Emotion poured out of Mark Cavendish after he claimed his first Tour de France stage win since 2016 to add yet another chapter to his most remarkable of comeback stories.

Stage victories were once routine for the Manxman in cycling’s biggest race – this was number 31 – but there was nothing ordinary about Tuesday’s win in Fougeres.

There was the drama of the race itself – the sprint teams leaving it desperately late to catch breakaway rider Brent Van Moer, denied within 200 metres of the line – before Cavendish overhauled Jasper Philipsen to beat Nacer Bouhanni by a bike length.

But more than that there was the backstory – a champion who has battled demons on and off the bike in the five years since his last Tour win, who feared his career was over last winter, but who has grasped the lifeline offered by his old boss Patrick Lefevere and run with it.
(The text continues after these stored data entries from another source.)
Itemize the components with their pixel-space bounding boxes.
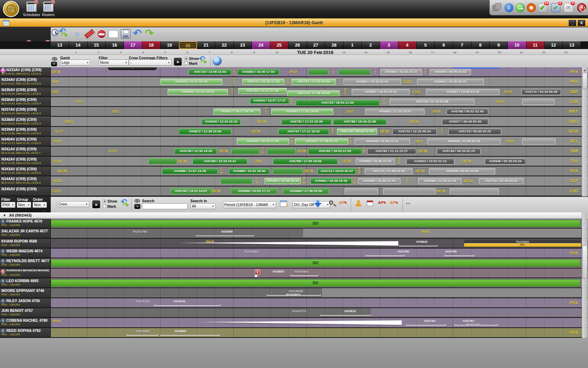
crew-filter-select[interactable]: PHX▼: [1, 202, 15, 208]
flight-bar[interactable]: [267, 148, 296, 154]
day-header-17[interactable]: 17: [124, 41, 142, 49]
flight-bar[interactable]: AV5847 / 20:31 23:12: [352, 89, 410, 95]
flight-bar[interactable]: AV5768 / 13:19 15:47: [192, 158, 247, 164]
duty-mark[interactable]: [127, 334, 158, 336]
flight-bar[interactable]: AV5713 / 21:09 23:16: [365, 168, 413, 174]
flight-bar[interactable]: AV5847 / 23:55 03:19: [426, 89, 499, 95]
scroll-up-icon[interactable]: ▲: [583, 69, 586, 72]
ruler-icon[interactable]: [84, 29, 95, 39]
undo-icon[interactable]: ↶: [133, 29, 143, 39]
stations-icon[interactable]: [97, 29, 106, 39]
crew-mark-radio[interactable]: [103, 204, 106, 208]
aircraft-label-cell[interactable]: N336AV (CR9) (CR9)BLH:10:42, ABH:10:15, …: [0, 97, 51, 106]
day-header-22[interactable]: 22: [215, 41, 233, 49]
flight-bar[interactable]: AV5872 / 12:39 15:05: [179, 129, 231, 135]
flight-bar[interactable]: AV5733 / 00:55 03:20: [448, 129, 501, 135]
flight-bar[interactable]: AV5833 / 23:02 01:14: [406, 158, 454, 164]
download-arrow-icon[interactable]: [314, 199, 322, 208]
day-header-8[interactable]: 8: [471, 41, 490, 49]
day-header-11[interactable]: 11: [526, 41, 545, 49]
flight-bar[interactable]: AV5817 / 14:17 16:24: [214, 109, 260, 115]
flight-bar[interactable]: AV5803 / 21:10 23:53: [365, 109, 425, 115]
duty-mark[interactable]: [160, 334, 220, 336]
aircraft-label-cell[interactable]: N341AV (CR9) (CR9)BLH:11:58, ABH:11:03, …: [0, 146, 51, 156]
crew-group-header[interactable]: ▼ All (99/2443): [0, 212, 588, 219]
flight-bar[interactable]: AV5940 / 17:39 20:09: [283, 188, 329, 194]
flight-bar[interactable]: [148, 158, 177, 164]
redo-icon[interactable]: ↷: [145, 29, 155, 39]
duty-mark[interactable]: [399, 245, 438, 246]
rule-violation-icon[interactable]: §: [255, 270, 260, 275]
crew-label-cell[interactable]: SLEO KORBIN 4693PHX - CA/CRX: [0, 278, 51, 287]
flight-bar[interactable]: AV5856 / 20:45 22:25: [356, 158, 394, 164]
aircraft-label-cell[interactable]: N342AV (CR9) (CR9)BLH:12:26, ABH:12:03, …: [0, 157, 51, 166]
flight-bar[interactable]: AV5768 / 17:00 19:55: [273, 158, 338, 164]
day-header-25[interactable]: 25: [270, 41, 288, 49]
day-header-13[interactable]: 13: [563, 41, 581, 49]
flight-bar[interactable]: AV5919 / 20:35 23:11: [355, 138, 410, 144]
crew-coverage-filters-select[interactable]: -▼: [129, 60, 172, 66]
power-icon[interactable]: [577, 3, 586, 12]
flight-bar[interactable]: AV5991 / 16:36 18:15: [265, 178, 301, 184]
flight-bar[interactable]: [338, 69, 371, 75]
mail-icon[interactable]: ✉0: [564, 3, 573, 12]
flight-bar[interactable]: AV5711 / 04:16 05:59: [522, 89, 561, 95]
duty-mark[interactable]: [290, 274, 318, 276]
gantt-filter-select[interactable]: None▼: [99, 60, 129, 66]
flight-bar[interactable]: AV5929 / 13:44 15:32: [202, 119, 241, 125]
flight-bar[interactable]: [450, 188, 499, 194]
refresh-icon[interactable]: [199, 57, 208, 66]
flight-bar[interactable]: AV5919 / 23:59 03:19: [427, 138, 500, 144]
flight-bar[interactable]: AV5782 / 18:53 21:00: [308, 148, 362, 154]
eye-icon[interactable]: [52, 57, 57, 61]
day-header-21[interactable]: 21: [197, 41, 215, 49]
ap-edit-icon[interactable]: AP✎: [339, 200, 347, 205]
assignment-wedge[interactable]: [177, 241, 398, 246]
flight-bar[interactable]: AV5803 / 17:02 19:43: [271, 109, 333, 115]
day-header-1[interactable]: 1: [343, 41, 362, 49]
collapse-tab[interactable]: ⌄: [39, 210, 48, 212]
clock-icon[interactable]: [51, 29, 58, 36]
collapse-tab[interactable]: ⌄: [108, 67, 157, 70]
crew-label-cell[interactable]: SREED SOPHIA 4792PHX - CA/CRX: [0, 328, 51, 337]
dots-icon[interactable]: ●●: [406, 202, 411, 205]
minimize-button[interactable]: _: [569, 20, 576, 26]
day-header-12[interactable]: 12: [545, 41, 563, 49]
flight-bar[interactable]: [308, 69, 328, 75]
crew-group-select[interactable]: Non▼: [17, 202, 31, 208]
expand-chevron-button[interactable]: »: [51, 62, 57, 66]
day-header-20[interactable]: 20: [179, 41, 197, 49]
flight-bar[interactable]: AV5737 / 17:50 20:04: [292, 79, 336, 85]
day-header-18[interactable]: 18: [142, 41, 160, 49]
flight-bar[interactable]: AV5737 / 15:32 17:30: [243, 79, 284, 85]
refresh-icon[interactable]: [121, 200, 130, 209]
scrollbar-thumb[interactable]: [582, 245, 587, 279]
day-off-bar[interactable]: DO: [51, 259, 580, 267]
flight-bar[interactable]: [522, 99, 554, 105]
duty-mark[interactable]: [320, 314, 371, 316]
ap-orange-icon[interactable]: AP✎: [390, 200, 398, 205]
aircraft-label-cell[interactable]: ✕N333AV (CR9) (CR9)BLH:09:41, ABH:09:12,…: [0, 67, 51, 76]
flight-bar[interactable]: AV5732 / 22:25 00:24: [392, 129, 437, 135]
flight-bar[interactable]: AV5729 / 18:04 21:50: [296, 100, 379, 106]
aircraft-label-cell[interactable]: N338AV (CR9) (CR9)BLH:08:32, ABH:08:00, …: [0, 117, 51, 126]
aircraft-label-cell[interactable]: N343AV (CR9) (CR9)BLH:12:34, ABH:11:32, …: [0, 166, 51, 176]
show-radio[interactable]: [184, 56, 188, 60]
day-header-27[interactable]: 27: [307, 41, 325, 49]
flight-bar[interactable]: [231, 148, 259, 154]
flight-bar[interactable]: AV5738 / 12:30 14:26: [175, 148, 217, 154]
crew-label-cell[interactable]: MOORE EPIPHANY 4746PHX - CA/CRX: [0, 288, 51, 297]
windows-icon[interactable]: [492, 3, 502, 12]
gantt-mode-select[interactable]: Legs▼: [60, 60, 90, 66]
flight-bar[interactable]: AV5729 / 22:18 02:08: [390, 99, 474, 105]
period-select[interactable]: Period (13FEB18 - 13MAR▼: [223, 201, 276, 208]
chevron-down-icon[interactable]: ▼: [3, 212, 6, 218]
help-lifebuoy-icon[interactable]: [527, 3, 536, 12]
flight-bar[interactable]: AV5958 / 00:05 03:04: [429, 168, 495, 174]
apply-chevron-button[interactable]: »: [92, 200, 100, 208]
aircraft-label-cell[interactable]: N344AV (CR9) (CR9)BLH:11:07, ABH:10:30, …: [0, 176, 51, 185]
aircraft-label-cell[interactable]: N334AV (CR9) (CR9)BLH:13:21, ABH:12:36, …: [0, 77, 51, 86]
flight-bar[interactable]: AV5888 / 15:01 16:50: [229, 168, 270, 174]
day-header-14[interactable]: 14: [69, 41, 87, 49]
day-header-15[interactable]: 15: [88, 41, 106, 49]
After the finish the 36-year-old collapsed in tears as he was congratulated by team-mates and rivals alike, then struggled to find words in his television interview.

“I don’t know what to say,” he said. “Just being here is special enough. I didn’t think I would ever get to come back to this race.

“You just see what a great team this is. You’ve got the green jersey, the world champion Julian Alaphilippe coming to do the final pull just to try to catch the breakaway, putting everything in.

“So many people didn’t believe in me but these guys do.”

Cavendish has been written off many times in his long career, but the greatest challenges have come in recent years. A long battle with Epstein-Barr virus and a succession of injuries was followed by a diagnosis of clinical depression in 2018.

Results dried up entirely – he had not a single win in 2019 or 2020 – and was left without a contract heading into 2021.

But after being offered a lifeline by Lefevere at Deceuninck-QuickStep, Cavendish has rediscovered himself.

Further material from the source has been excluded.